Now, as I've grown older, the allure of video games has worn off and the potential for learning that is held within those design books, essays and journals shines a lot brighter; which I hope sticks around, as I'm a hopper. I hop from one thing to the next, spurring all my excitement into the next thing that I've found interest in. Perhaps books are just my current fad, but usually if it stick around for longer than a year, I can class it as more than one of my passing interests.

It's an ideal that we should all read, but it seems like only certain communities and industries have importance engrained into the sniffing of pages and the breaking of spines. Of the people I studied with, I could list a majority who valued reading highly but from my friendship circle of youth, I was almost amazed by the few who read—so much in fact, that my friend who had 20+ fantasy books upon his wardrobe was somewhat of an oddity to me – though quite fairly – he was always a lot smarter than I.
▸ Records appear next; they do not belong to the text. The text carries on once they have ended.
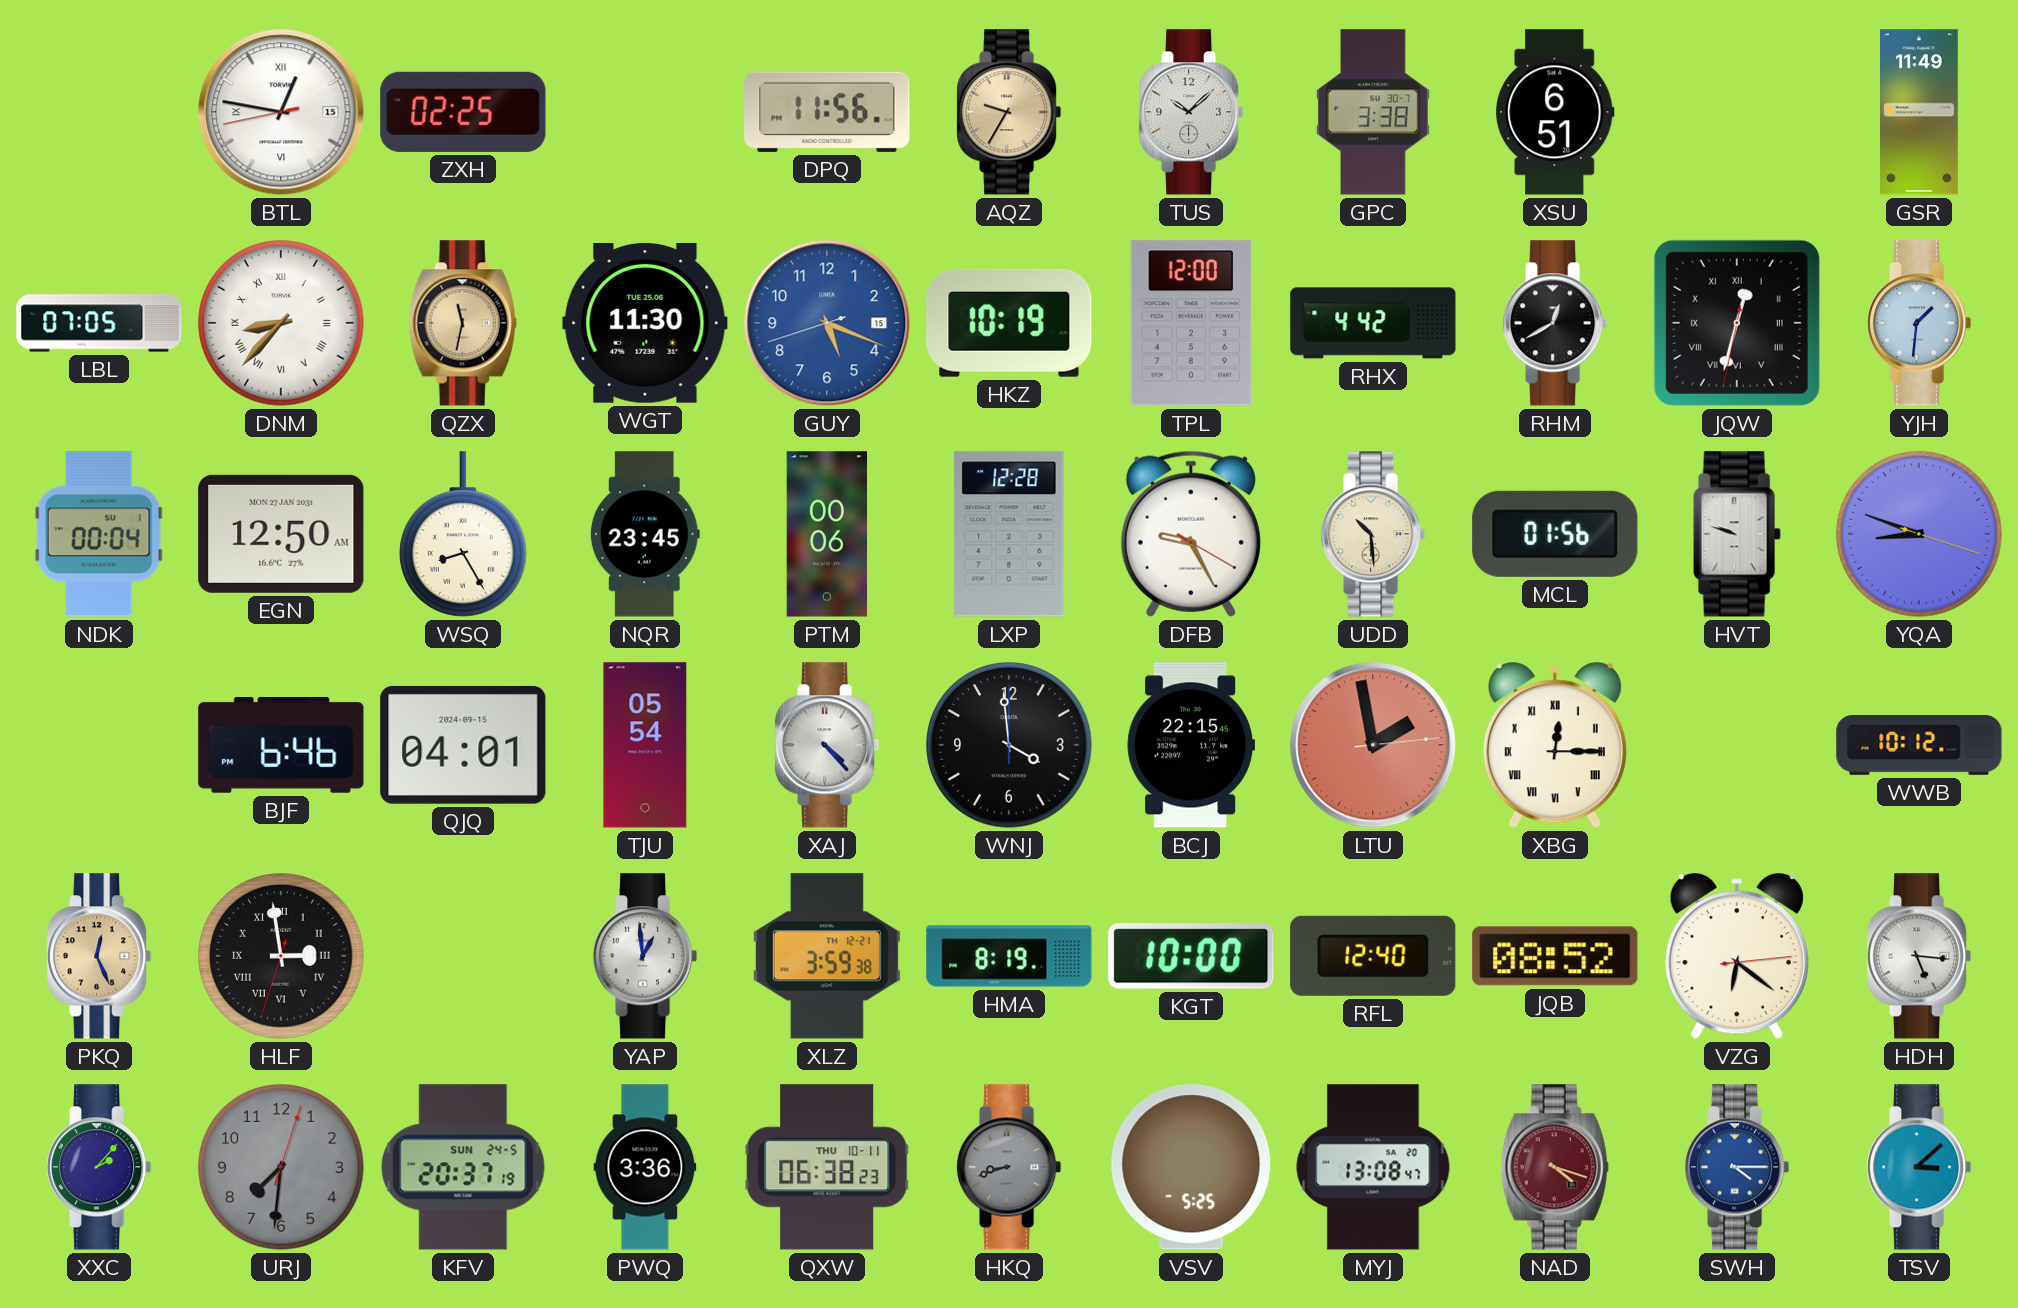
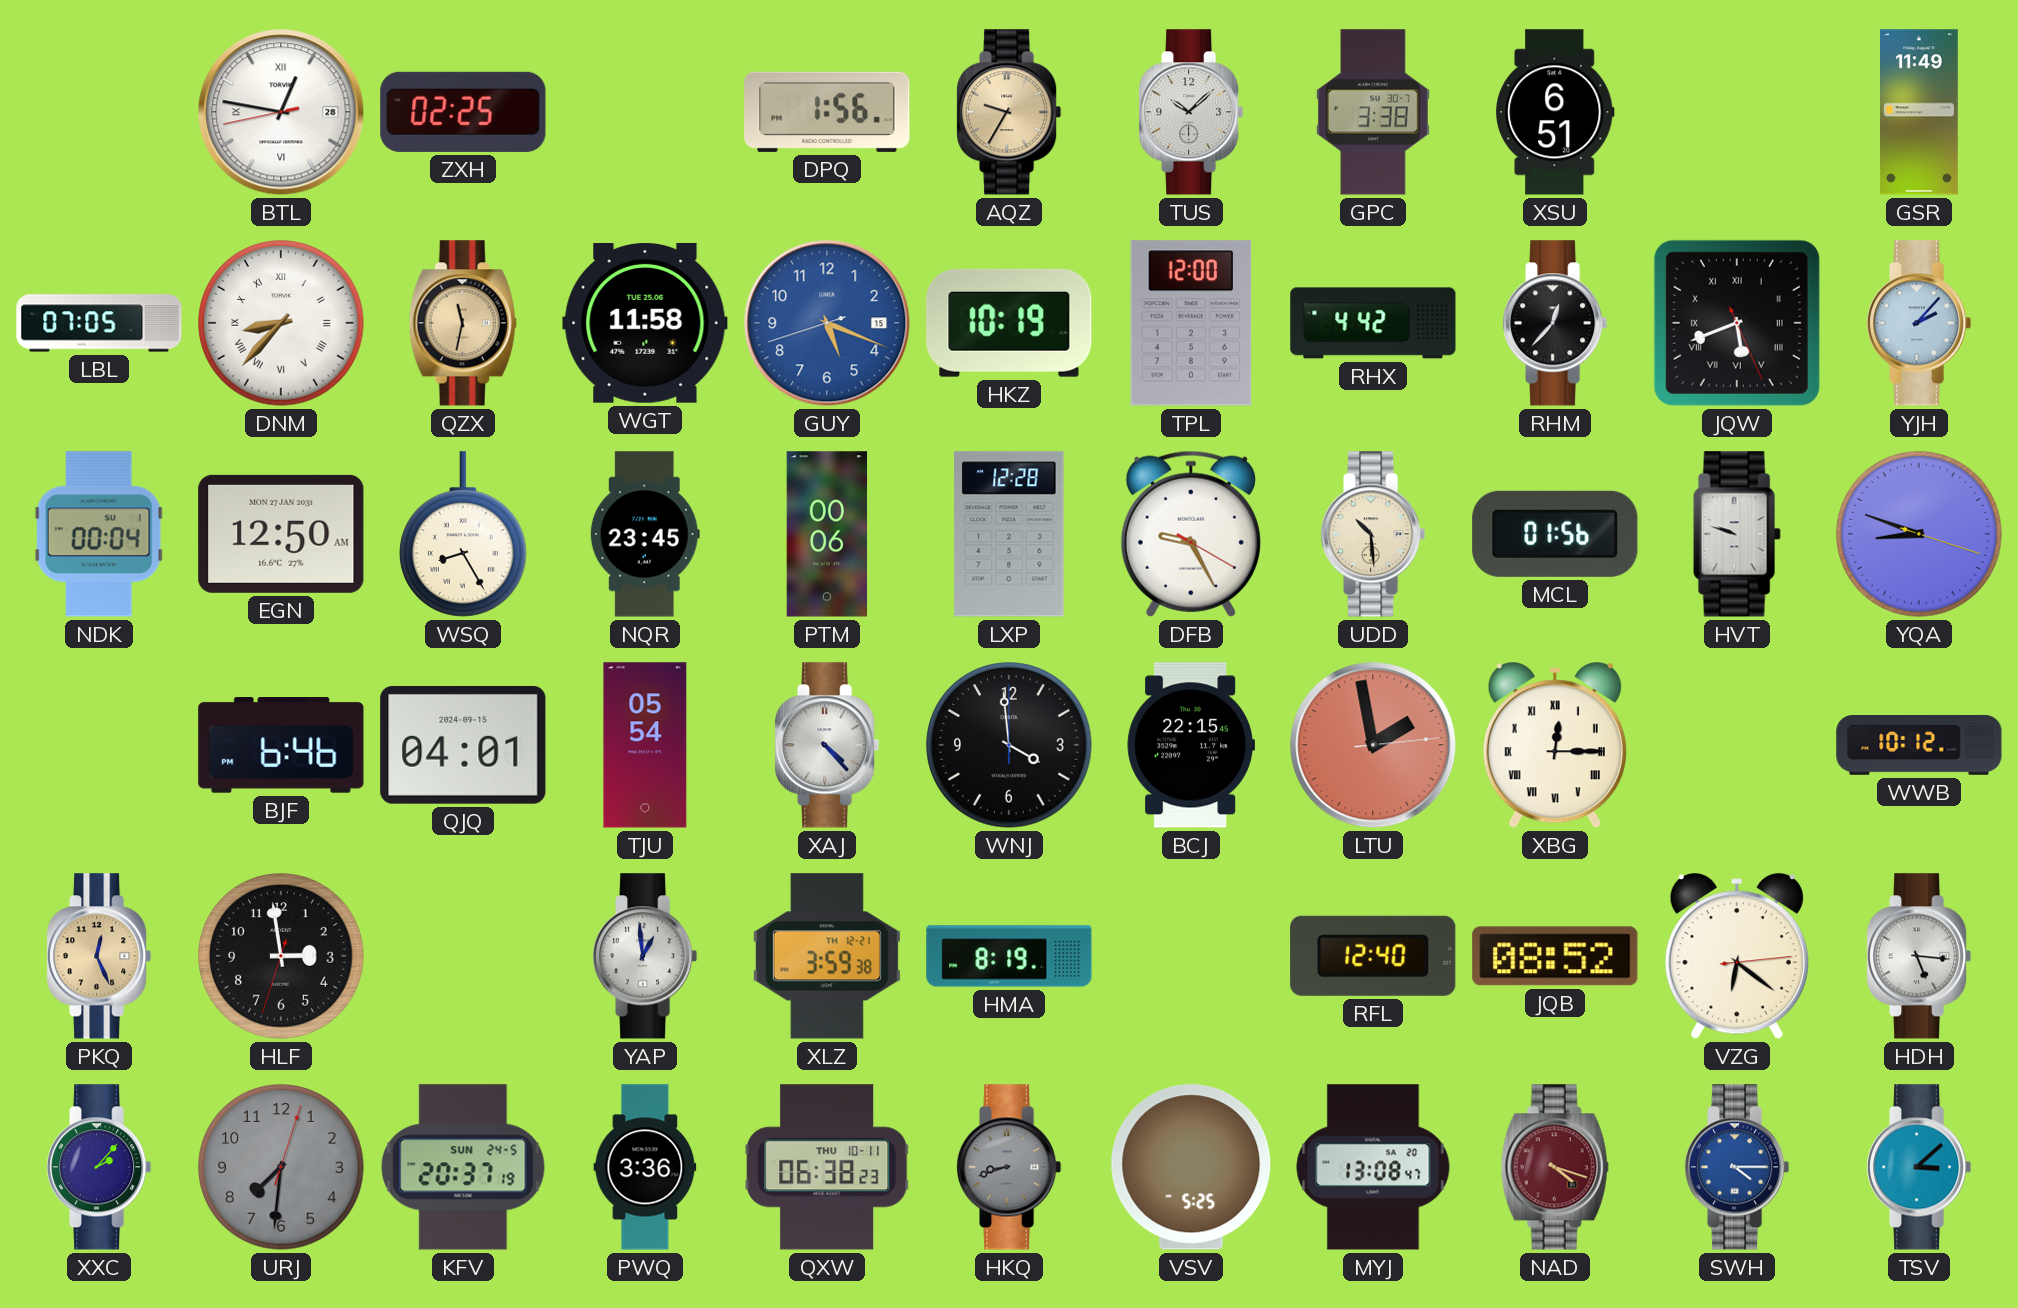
BTL date: 15 -> 28
DPQ: 11:56 -> 1:56
WGT: 11:30 -> 11:58
RHM: 12:40 -> 12:37
JQW: 12:32 -> 5:41
YJH: 1:31 -> 2:07
HLF numerals: Roman -> Arabic
KGT: 10:00 -> none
With purchasing these books I always find myself, doing as I was so wisely told not to do; judging a book by it cover and making my purchases almost exclusively based on it's aesthetic value. The theory is, if they've gone to the trouble of hiring a good designer, then the content of said book should mimic that—it works for the most part. But this privilege is mostly reserved for design books and the 'classics' of literature; I personally think my mother's bookshelf looks like a bloody awful mess of fifty colours and a thousand script typefaces, but she doesn't buy by the cover and likely reads me under the table, so what on earth do I know.

In a world where all information is instantly accessible and all entertainment is life-like, drenched in thrill and detail—it's certainly difficult to fight the corner for the humble book. For the younger generations – the children of the internet – the ideal of a silent study of printed paper is just that, an ideal. Let's just hope that we have a resurgence like the 'vinyl revival' even if it's realistically killing the market that's it's resuscitated. 

Perhaps the answer is better design, or a better public interest spurred by the design and suitability for the books. Or, perhaps we've just grown past them. They are no longer the largest resource for information; chipped down from their mighty pedestal of importance by Hyper Text Markup Languages. Books will always be prevalent for certain people and certain industries but that doesn't stop them fading as a whole, especially as we start to lose our elders—the safeguards of the printed word. Like art, as it loses it's respect, it loses it's footing; and now it stands on a blanket of ice reflecting the future generations that needn't own a bookshelf ever again.

Books; don't ever fade away, don't ever fade away.